Start of DATA UNDER STUDY

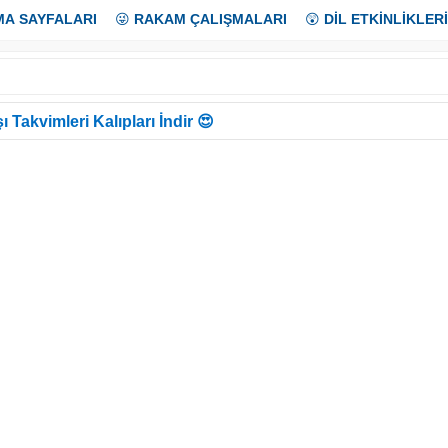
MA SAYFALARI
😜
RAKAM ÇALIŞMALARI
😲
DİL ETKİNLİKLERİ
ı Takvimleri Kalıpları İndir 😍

End of DATA UNDER STUDY
Start of DATA UNDER STUDY

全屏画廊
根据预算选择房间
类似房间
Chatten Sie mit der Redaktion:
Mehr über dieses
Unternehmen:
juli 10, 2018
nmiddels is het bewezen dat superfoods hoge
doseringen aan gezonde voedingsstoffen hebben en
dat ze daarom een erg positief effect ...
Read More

End of DATA UNDER STUDY
Start of DATA UNDER STUDY

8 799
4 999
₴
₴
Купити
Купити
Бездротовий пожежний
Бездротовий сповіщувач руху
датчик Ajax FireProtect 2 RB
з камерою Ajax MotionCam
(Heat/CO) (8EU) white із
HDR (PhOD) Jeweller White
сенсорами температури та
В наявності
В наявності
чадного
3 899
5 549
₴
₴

End of DATA UNDER STUDY

Take from the listing above each line containing "Ajax".

__EXERCISE OUTPUT__:
датчик Ajax FireProtect 2 RB
з камерою Ajax MotionCam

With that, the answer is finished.